How do we define pleasure?
Pleasure is hard to define succinctly. It does involve a seeking out of a high or euphoria. But seeking those behaviours can also be an escape from pain. Very often pleasure-seeking behaviours can become an escape from pain. To explain this, psychiatrist Dr Anna Lembke refers to ‘The Pleasure-Pain Balance’.
The Pleasure-Pain Balance
Pleasure and pain are processed in the same area of the brain. They work like a balance with pain on one side and pleasure on the other; when we feel pain it tips one way and when we feel pleasure it tips the opposite. The brain wants a steady balance, therefore whenever there is a high stimulus to one side, the brain will work very hard to restore the balance (homeostasis). A good analogy is the euphoric high of drugs (pleasure) followed by the comedown effects of drugs wearing off (pain).

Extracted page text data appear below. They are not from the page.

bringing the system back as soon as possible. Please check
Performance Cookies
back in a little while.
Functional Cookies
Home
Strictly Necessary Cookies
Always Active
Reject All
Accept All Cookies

Pleasure is therefore reduced when pain increases. When this happens, it does not just bring it back to level. It actually increases pain higher than the baseline levels. Chronic engagement in pleasure, or dopamine inducing behaviours, will result in the dopamine levels decreasing so much, that you will feel low even when you do not engage in that behaviour for a period of time, akin to withdrawal. When dopamine levels are reset to such low levels, then it becomes very difficult to derive pleasure from anything.

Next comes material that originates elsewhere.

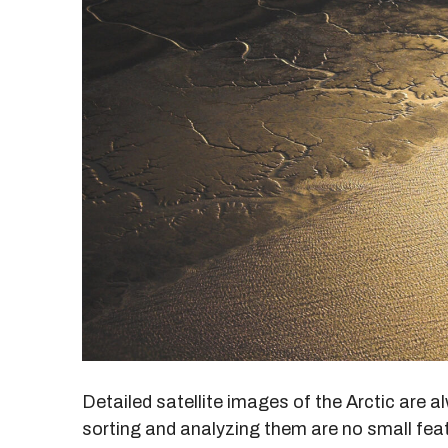
Detailed satellite images of the Arctic are a
sorting and analyzing them are no small fe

A good example would be if you were binge watching a Netflix series you’re really into, and as you watch more episodes, your brain tips to the side of pleasure. When you stop watching it, you experience a come down (form of pain) which pushes you to watch one more episode.
Dopamine and depression
Some people who are depressed may have lower baseline levels of dopamine, however this is not always the case. If we expose ourselves constantly to higher levels of dopamine (pleasure) inducing behaviours, this can sometimes lower your tonic baseline levels of dopamine. This is because your brain tries to compensate for the higher levels of dopamine that the body is designed to experience.
Addiction
People who are more impulsive are also more vulnerable to addiction; impulsivity is not inherently bad and can be advantageous in certain scenarios.

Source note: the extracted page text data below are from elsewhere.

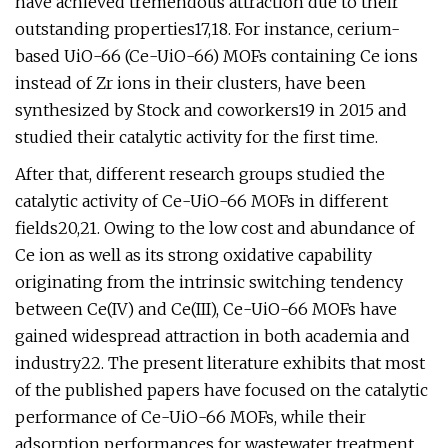
have achieved tremendous attraction due to their
outstanding properties17,18. For instance, cerium-
based UiO-66 (Ce-UiO-66) MOFs containing Ce ions
instead of Zr ions in their clusters, have been
synthesized by Stock and coworkers19 in 2015 and
studied their catalytic activity for the first time.
After that, different research groups studied the
catalytic activity of Ce-UiO-66 MOFs in different
fields20,21. Owing to the low cost and abundance of
Ce ion as well as its strong oxidative capability
originating from the intrinsic switching tendency
between Ce(IV) and Ce(III), Ce-UiO-66 MOFs have
gained widespread attraction in both academia and
industry22. The present literature exhibits that most
of the published papers have focused on the catalytic
performance of Ce-UiO-66 MOFs, while their
adsorption performances for wastewater treatment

Many people with addiction have a feeling of normal life not being exciting enough. Life for humans has always been hard, but now it is harder because it can be boring. We can meet all our survival needs, and we do not even need to leave our homes to meet all of our needs. Even the poorest of the poor have more income, and time they have ever had in human history. This can play a role in pleasure- or thrill-seeking behaviours which can lead to addiction.
Some addicts are unhappy, not because there is something wrong with them, but because their brains are not suited for this world. All addictions are the same; once you become an addict; you become more vulnerable to addiction of any form. Andrew Huberman the neuroscientist describes addiction as the progressive narrowing of things that give you pleasure. The opposite of addiction would be enlightenment (the progressive expansion of things that give you pleasure). Deriving pleasure from many and little things is a wonderful trait and is what we should aim for.
Advice: If you understand and/or have an image of how dopamine, pleasure and pain work you will have greater mastery of how to disengage from pleasurable experiences. If we wait for that feeling, (pain) to pass the brain will naturally revert to a balanced state.
Chronic engagement in pleasure or dopamine inducing behaviours will result in the dopamine levels decreasing so much, that you will feel low even when you do not engage in that behaviour.
There are adaptive ways to get your dopamine and maladaptive ways. The adaptive way would be not too potent, that means not tipping the pleasure-pain balance too much or too fast. The aim is not to have a balance that never tilts the aim is to have a balance that does not tilt too far or too fast one-way or the other. People in recovery have to re-learn how to cope with life being a bit more boring and stressful.